Inéluctablement, l’océan de Loir-et-Cher se compose de requins qui dévorent le menu fretin, pour n’en garder que quelques-uns astreints. Au milieu de ces mouvements de courants chafouins, c’est Philippe Gouet qui est parvenu à surnager, aidé par deux anguilles solognotes. Soit une concorde large comme un fleuve reliant deux rives opposées.

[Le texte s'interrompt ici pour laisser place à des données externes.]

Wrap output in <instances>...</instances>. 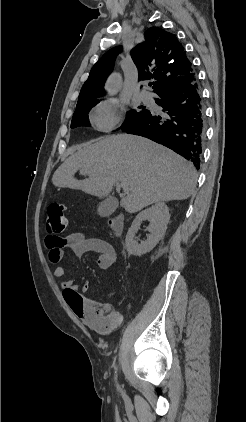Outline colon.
<instances>
[{"label":"colon","mask_w":246,"mask_h":422,"mask_svg":"<svg viewBox=\"0 0 246 422\" xmlns=\"http://www.w3.org/2000/svg\"><path fill=\"white\" fill-rule=\"evenodd\" d=\"M64 206L61 203H51L47 209V230L51 234L62 233L66 228Z\"/></svg>","instance_id":"1"}]
</instances>
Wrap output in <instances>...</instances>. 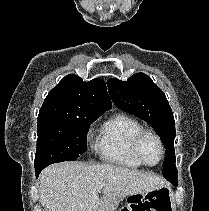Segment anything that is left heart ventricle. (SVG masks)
I'll use <instances>...</instances> for the list:
<instances>
[{"instance_id": "b2bd125f", "label": "left heart ventricle", "mask_w": 209, "mask_h": 211, "mask_svg": "<svg viewBox=\"0 0 209 211\" xmlns=\"http://www.w3.org/2000/svg\"><path fill=\"white\" fill-rule=\"evenodd\" d=\"M141 153L148 163H156L160 158V147L157 141L150 136L144 137L141 143Z\"/></svg>"}]
</instances>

En politique, il y a les hommes et femmes de convictions, et puis il y a les hommes et femmes de dispositions. « Nous avons gagné face au Modem associé au PS, aux Verts et même LFI ! Nous avons gagné face à la trahison, » nous a hélé le 1er juillet à Blois, Guillaume Peltier (LR), député et désormais conseiller départemental du canton de Chambord. Sur la façade de l’Hôtel du Département à Blois ce jour-là, une affiche rappelait une exposition en cours aux Archives départementales, intitulée « Jours de fête ». Assurément, ce jeudi-ci en fut un pour le précité sans hésiter. Cela se sera gâté par la suite pour mister Peltier : un recours a été déposé, contre sa liste glorieuse à Chambord avec Virginie Verneret, auprès du tribunal administratif d’Orléans, par un militant PCF, Jérémie Demaline (union des gauches, Loir-et-Cher en commun). Sans omettre que le patron des Républicains, Christian Jacob, a décidé de le destituer de sa position de numéro 2 dudit parti, suite à ses déclarations franchissant une ligne puisqu’il a estimé “ pouvoir travailler” sans sourciller avec le maire RN de Béziers, Robert Ménard. À l’instar du Loto, en politique, on perd ou on gagne. Mais à chaque fois, on apprend. Et en parlant de leçon et trahison, le Loir-et-Cher paraît réciter un couplet infernal. Et surtout fructueux pour une frange d’élus malicieux : avec 16 voix favorables, Philippe Gouet a été élu président du Conseil départemental de Loir-et-Cher, poste qu’il occupera jusqu’en mars 2028. Une poignée au sein de cette assemblée départementale, celle sûrement qui ralliera le groupe d’opposition “ouvert” promis par le centriste Stéphane Baudu, parie déjà sur un CDD Gouet au profit d’un long cours Peltier par commutation. Obsession fantasmagorique d’envieux ? Ou réalité stratégiquement cachée ? Le jeu de poker fomenteur sera révélé, lorsque le cas échéant, les pièces de ce puzzle supposé daigneront s’emboîter.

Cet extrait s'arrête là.